### EXERCISE GOAL
Pictures excluded, output the lines of the data below between the one holding "necesiten fortalecer la" and the one holding "Otrok, nepopisan list.", inclusive, exactly as they stand.

(Transcribed page contents)
================

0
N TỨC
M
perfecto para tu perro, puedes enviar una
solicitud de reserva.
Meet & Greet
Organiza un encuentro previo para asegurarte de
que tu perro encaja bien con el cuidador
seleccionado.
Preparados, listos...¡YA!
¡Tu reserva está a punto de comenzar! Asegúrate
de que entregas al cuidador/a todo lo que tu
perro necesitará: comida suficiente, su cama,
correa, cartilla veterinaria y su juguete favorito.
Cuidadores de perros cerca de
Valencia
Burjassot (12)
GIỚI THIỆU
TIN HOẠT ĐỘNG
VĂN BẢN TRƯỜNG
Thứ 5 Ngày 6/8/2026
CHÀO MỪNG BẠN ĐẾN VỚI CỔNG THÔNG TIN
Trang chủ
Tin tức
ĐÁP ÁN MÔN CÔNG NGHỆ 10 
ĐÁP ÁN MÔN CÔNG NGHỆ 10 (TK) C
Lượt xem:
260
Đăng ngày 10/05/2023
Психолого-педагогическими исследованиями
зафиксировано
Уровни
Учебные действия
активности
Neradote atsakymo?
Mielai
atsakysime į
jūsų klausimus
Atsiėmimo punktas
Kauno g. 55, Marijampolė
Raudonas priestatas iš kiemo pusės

================

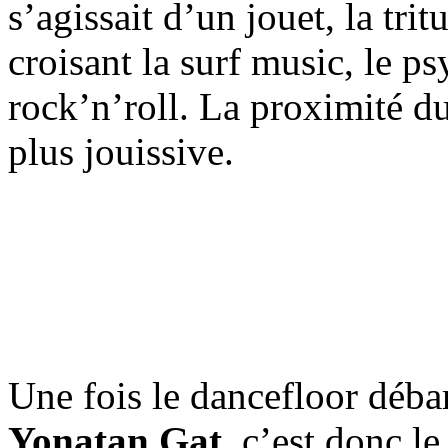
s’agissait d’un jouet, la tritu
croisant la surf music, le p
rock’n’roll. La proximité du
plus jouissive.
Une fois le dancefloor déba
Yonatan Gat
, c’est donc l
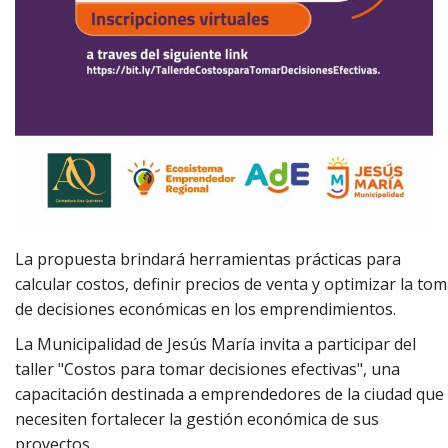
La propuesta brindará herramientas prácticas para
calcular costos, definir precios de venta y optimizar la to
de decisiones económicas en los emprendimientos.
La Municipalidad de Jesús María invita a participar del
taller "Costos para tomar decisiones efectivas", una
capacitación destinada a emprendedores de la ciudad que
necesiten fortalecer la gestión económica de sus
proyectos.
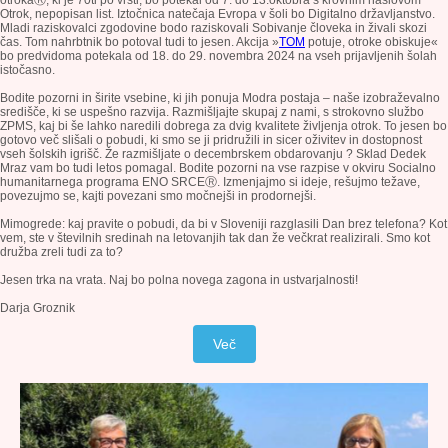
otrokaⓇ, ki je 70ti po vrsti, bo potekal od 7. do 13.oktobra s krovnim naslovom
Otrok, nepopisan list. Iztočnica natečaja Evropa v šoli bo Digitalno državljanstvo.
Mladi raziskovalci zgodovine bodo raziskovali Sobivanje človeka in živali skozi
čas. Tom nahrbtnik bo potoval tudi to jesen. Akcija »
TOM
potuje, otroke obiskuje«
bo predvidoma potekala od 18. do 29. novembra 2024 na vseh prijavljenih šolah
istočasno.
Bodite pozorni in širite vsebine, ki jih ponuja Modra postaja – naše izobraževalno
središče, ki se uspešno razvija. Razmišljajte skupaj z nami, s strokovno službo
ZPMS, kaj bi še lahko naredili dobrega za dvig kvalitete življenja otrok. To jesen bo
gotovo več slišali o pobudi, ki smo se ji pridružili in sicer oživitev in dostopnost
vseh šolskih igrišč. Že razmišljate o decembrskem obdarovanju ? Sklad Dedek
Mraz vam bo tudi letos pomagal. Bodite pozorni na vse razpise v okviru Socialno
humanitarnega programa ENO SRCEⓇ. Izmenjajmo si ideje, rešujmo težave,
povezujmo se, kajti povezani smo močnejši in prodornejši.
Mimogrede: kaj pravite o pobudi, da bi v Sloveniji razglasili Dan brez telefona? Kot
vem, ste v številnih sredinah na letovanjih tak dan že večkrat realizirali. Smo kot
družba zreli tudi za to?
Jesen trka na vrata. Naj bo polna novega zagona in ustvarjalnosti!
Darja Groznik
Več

================

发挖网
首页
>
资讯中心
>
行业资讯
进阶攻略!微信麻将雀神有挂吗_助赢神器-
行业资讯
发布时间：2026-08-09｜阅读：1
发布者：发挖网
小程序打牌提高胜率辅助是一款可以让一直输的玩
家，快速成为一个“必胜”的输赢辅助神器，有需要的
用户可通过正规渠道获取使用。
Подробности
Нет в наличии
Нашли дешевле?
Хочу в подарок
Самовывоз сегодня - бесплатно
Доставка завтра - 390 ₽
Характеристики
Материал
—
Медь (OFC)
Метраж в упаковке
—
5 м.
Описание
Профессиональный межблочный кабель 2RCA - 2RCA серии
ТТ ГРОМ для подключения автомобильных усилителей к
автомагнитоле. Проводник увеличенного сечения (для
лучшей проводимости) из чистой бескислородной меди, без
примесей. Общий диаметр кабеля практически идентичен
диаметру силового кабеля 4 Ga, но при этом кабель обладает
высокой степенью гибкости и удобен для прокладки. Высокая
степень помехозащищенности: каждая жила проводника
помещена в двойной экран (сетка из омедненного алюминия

================

### EXERCISE RESULT
necesiten fortalecer la gestión económica de sus
proyectos.
otrokaⓇ, ki je 70ti po vrsti, bo potekal od 7. do 13.oktobra s krovnim naslovom
Otrok, nepopisan list. Iztočnica natečaja Evropa v šoli bo Digitalno državljanstvo.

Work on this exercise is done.